I received a letter informing me that my appointment to the committee had been a mistake, and that I was actually supposed to be just a technical advisor. Now, the invitation said “member”, and all the documents that I signed beforehand said “member”, with particular rights and responsibilities, including a say in the text of the report. I inquired with the various officials who had encouraged me to serve, as well as with a diplomat or two, and the unanimous opinion was that I had been retroactively demoted so that the report could be written without addressing my concerns. All of those very experienced people were quite surprised by this turn of events. In other words, someone in the WHO went to surprising lengths to try to ensure that the report reflected a particular political perspective rather than facts, history, and science. Why? I do not know what the political calculations were. But I do know this: the administrative leadership in charge of the WHO committee I served on is now high up in the chain of command for the coronavirus response.

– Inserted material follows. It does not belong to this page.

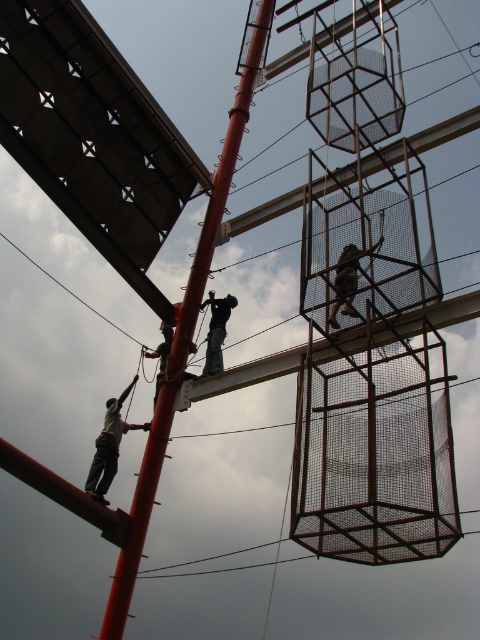 You are a safety inspector evaluating the equipment in the image. You see a yellow safety harness at center and dark blue jeans at center. Which item appears bigger in the image?

The yellow safety harness at center is larger in size than dark blue jeans at center, so the yellow safety harness at center appears bigger in the image. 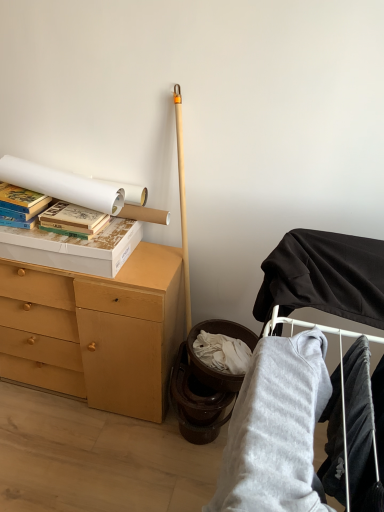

Coda: as it turns out, the final report hewed closely to reality as I understood it, and embraced most of the points I wanted it to make. I infer, but do not know for certain, that one or more other members of the committee — who presumably could not be shunted aside so easily, and who presumably had far more political heft than I do — picked up and implemented my recommended changes. So alls well that ends well? But the episode definitely contributed to my education (and cynicism) about how the WHO balances politics and science, and I am ill disposed to trust the organization. Posting my account may mean that I am not invited to hang out at the WHO again. This is just fine.

How much bearing does my experience have on what is happening now in the WHO coronavirus response? I don’t know. You have to make up your own mind about this. But having seen the sausage being made, I am all too aware that the organization can be steered by political considerations. And that definitely increases uncertainty about what is happening on the ground. I won’t be writing or saying anything more specific about that particular episode at this time.